IPRES : préserver les revues numériques

Parmi tous les objets numériques à préserver, les revues scientifiques ont sans doute été les premières à apparaître comme à la fois menacées et importantes, et à faire l’objet d’une véritable action de préservation. Aujourd’hui on peut en voir les résultats, assez aboutis. Dans cette session, nous avons pu observer trois modèles très différents. Les intervenants étaient :

Ecureuil

1. Modèle centralisé

Ce modèle est glorieusement représenté par Portico, une organisation à but non lucratif qui émane de JSTOR.
Pour synthétiser leur façon de procéder, ils font entrer les revues (uniquement peer-reviewed) de leurs partenaires éditeurs dans une archive en vue de les préserver sur le long terme. Si un problème survient (par ex., une faillite de l’éditeur), la revue devient accessible aux bibliothèques partenaires (lire : abonnées).
D’un point de vue technique, ils travaillent sur les "masters", donc les fichiers source et non la version communiquée au public. Ils ne préservent donc que le contenu, pas l’aspect. Par ailleurs, dès que l’objet entre dans l’archive, il est immédiatement migré vers un format ouvert.
Evidemment les éditeurs payent pour ce service, et les bibliothèques aussi.
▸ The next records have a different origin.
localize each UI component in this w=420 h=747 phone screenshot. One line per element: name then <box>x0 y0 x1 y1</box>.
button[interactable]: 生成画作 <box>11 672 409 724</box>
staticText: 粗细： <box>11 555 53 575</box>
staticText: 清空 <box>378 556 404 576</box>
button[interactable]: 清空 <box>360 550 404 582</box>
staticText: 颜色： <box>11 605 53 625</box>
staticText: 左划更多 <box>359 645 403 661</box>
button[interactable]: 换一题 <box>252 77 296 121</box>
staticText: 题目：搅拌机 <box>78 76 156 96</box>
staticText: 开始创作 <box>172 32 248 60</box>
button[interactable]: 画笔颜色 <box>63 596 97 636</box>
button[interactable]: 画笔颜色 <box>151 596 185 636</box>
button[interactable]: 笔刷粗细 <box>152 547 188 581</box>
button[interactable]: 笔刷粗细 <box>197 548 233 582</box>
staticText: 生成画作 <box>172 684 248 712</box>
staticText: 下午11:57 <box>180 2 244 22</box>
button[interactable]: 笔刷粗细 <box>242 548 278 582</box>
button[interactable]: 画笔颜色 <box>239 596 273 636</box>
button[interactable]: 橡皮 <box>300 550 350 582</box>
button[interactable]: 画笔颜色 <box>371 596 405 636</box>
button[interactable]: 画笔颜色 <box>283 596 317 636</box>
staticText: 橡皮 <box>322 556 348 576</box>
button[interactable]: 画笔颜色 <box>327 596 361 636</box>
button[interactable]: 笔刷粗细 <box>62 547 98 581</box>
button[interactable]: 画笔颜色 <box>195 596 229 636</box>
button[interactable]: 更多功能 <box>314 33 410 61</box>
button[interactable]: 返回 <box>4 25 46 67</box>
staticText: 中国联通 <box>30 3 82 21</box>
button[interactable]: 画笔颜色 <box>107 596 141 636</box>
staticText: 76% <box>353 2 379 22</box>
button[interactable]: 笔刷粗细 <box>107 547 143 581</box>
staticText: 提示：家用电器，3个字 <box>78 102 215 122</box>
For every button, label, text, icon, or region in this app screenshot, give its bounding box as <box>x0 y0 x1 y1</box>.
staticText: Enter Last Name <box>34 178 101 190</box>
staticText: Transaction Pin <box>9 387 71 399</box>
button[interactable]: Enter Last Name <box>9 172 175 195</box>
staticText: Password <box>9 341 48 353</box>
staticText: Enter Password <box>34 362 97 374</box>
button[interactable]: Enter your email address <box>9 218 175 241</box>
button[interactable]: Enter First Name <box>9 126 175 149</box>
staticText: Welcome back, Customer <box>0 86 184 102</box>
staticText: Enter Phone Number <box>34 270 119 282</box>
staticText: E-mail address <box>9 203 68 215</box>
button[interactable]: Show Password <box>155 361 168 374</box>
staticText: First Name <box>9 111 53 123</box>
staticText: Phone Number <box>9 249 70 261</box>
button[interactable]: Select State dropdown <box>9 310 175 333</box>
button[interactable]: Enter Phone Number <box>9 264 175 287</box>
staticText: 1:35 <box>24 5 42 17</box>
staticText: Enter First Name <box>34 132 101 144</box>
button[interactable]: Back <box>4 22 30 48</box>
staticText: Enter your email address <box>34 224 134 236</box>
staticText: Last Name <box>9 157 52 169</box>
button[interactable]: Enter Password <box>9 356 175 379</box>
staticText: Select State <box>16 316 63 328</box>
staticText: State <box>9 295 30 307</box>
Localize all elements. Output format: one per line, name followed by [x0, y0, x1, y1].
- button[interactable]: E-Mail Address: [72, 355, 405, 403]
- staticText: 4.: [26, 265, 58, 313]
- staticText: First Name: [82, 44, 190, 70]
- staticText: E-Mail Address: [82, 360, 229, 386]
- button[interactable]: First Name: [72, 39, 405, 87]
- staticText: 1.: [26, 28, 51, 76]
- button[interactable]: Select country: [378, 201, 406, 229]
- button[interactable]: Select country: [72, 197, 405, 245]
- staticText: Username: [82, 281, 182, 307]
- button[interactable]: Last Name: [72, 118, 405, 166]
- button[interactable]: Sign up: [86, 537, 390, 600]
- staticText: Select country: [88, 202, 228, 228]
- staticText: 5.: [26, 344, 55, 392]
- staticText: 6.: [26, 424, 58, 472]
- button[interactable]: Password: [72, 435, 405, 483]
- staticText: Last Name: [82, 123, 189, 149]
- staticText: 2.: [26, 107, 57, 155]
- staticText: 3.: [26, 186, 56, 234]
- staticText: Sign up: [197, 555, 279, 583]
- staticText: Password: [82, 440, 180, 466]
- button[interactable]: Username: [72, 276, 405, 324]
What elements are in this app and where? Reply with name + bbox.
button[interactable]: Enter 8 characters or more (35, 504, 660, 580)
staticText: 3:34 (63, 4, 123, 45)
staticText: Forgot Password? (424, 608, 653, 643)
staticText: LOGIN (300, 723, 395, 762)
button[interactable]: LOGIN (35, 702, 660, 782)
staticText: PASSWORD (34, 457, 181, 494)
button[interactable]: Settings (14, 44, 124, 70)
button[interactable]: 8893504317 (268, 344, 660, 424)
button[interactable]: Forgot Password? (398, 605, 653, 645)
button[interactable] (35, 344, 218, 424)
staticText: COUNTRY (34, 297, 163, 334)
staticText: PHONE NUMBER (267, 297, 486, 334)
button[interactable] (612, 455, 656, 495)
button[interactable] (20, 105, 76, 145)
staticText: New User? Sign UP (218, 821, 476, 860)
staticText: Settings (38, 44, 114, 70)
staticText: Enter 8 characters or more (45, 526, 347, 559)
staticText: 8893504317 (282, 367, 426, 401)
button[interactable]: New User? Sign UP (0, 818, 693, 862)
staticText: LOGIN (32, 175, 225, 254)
Heureusement, Portico répond oui à toutes les recommandations identifiées par le CLIR dans ce rapport sur la préservation des revues électroniques.

2. Modèle décentralisé

C’est à peu près tout le contraire que fait LOCKSS : une infrastructure distribuée en open source basée sur du P2P. L’idée est que chaque bibliothèque installe une "LOCKSS box" (gratuitement et garanti moins de deux heures d’installation) et commence à harvester des revues, exacement comme elle le ferait pour de simples pages Web. Si les revues sont payantes, un accord avec l’éditeur est nécessaire, mais LOCKSS permet de gérer aussi les revues en open access.
Le principe de la collecte de pages Web, qui est utilisé, permet de conserver l’aspect ("look & feel") des revues ; aucune migration n’est prévue sauf si elle est nécessaire pour la consultation. Par contre il y a une méthode de surveillance des trains de bits.
Les boîtes LOCKSS sont ensuite reliées entre elles et répliquées de façon à avoir l’information à plusieurs endroits, et donc toujours disponible.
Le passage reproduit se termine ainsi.